In October 1866 at the Olympic Theatre she played the leading female role in the first production of Tom Taylor's The White Boy. From November 1867 for five weeks at the Lyceum Theatre, London she played Juliet in Shakespeare's Romeo and Juliet, with great success.

In February 1869 she married the actor Daniel E. Bandmann, and afterwards they appeared together in plays. They travelled to Australia and the US; during these tours she played roles including Pauline in The Lady of Lyons by Edward Bulwer-Lytton, and several from Shakespeare: Juliet in Romeo and Juliet, Beatrice in Much Ado About Nothing and Portia in The Merchant of Venice.
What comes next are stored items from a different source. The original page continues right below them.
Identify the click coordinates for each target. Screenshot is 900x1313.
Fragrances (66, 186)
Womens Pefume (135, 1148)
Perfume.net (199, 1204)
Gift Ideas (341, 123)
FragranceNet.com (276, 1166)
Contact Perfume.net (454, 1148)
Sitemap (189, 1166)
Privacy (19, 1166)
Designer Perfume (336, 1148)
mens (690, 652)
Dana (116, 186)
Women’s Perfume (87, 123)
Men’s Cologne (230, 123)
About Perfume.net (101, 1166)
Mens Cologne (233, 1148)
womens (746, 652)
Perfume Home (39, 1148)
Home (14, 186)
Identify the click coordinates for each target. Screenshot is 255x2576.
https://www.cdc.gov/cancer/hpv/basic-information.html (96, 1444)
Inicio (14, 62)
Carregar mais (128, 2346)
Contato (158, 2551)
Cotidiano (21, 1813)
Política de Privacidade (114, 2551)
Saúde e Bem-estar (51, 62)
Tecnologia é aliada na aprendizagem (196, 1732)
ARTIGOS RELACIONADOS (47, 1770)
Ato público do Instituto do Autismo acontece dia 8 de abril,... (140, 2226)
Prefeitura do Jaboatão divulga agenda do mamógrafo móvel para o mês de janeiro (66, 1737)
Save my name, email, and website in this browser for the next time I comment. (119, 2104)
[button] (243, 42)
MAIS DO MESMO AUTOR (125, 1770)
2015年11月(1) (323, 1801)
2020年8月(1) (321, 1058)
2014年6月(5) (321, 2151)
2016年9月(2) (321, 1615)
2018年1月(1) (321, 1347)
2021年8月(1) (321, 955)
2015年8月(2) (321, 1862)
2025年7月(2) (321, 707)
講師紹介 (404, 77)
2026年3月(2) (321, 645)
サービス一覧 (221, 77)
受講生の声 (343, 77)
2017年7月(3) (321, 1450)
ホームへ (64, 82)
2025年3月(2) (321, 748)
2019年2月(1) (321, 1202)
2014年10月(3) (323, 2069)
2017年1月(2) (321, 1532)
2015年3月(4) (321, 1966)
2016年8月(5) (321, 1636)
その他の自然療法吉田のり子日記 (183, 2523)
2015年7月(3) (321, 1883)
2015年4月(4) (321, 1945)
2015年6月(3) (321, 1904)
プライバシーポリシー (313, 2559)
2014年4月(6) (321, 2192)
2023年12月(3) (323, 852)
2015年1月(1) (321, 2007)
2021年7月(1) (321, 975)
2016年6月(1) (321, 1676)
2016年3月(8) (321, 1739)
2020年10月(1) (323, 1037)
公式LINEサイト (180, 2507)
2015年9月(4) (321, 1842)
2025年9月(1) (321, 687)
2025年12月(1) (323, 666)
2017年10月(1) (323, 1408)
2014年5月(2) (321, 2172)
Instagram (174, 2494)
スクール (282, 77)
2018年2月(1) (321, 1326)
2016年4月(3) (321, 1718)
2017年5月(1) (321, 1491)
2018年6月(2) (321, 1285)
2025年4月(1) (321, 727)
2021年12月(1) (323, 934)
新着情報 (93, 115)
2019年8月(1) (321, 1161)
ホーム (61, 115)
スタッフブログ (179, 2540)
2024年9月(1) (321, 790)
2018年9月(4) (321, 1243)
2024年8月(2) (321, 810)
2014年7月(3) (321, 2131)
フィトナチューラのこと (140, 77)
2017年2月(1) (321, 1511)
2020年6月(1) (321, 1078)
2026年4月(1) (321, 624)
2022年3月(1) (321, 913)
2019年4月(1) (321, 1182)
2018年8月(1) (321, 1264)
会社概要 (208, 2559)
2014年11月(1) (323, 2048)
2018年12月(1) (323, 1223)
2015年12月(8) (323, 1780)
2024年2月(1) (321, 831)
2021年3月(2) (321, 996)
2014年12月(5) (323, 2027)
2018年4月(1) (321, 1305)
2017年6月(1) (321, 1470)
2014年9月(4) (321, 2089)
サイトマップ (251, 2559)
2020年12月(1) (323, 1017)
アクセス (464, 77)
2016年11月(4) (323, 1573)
They had a daughter and a son (Maurice, born 1877); they later divorced.

She returned to England, appearing in 1872 In London at the Queen's Theatre, Long Acre; in 1873 she appeared at the Princess's Theatre as Lady Macbeth. In the following years she appeared in London and elsewhere in England, playing leading roles, in Shakespeare and in other plays, including Lady Teazle in Sheridan's The School for Scandal.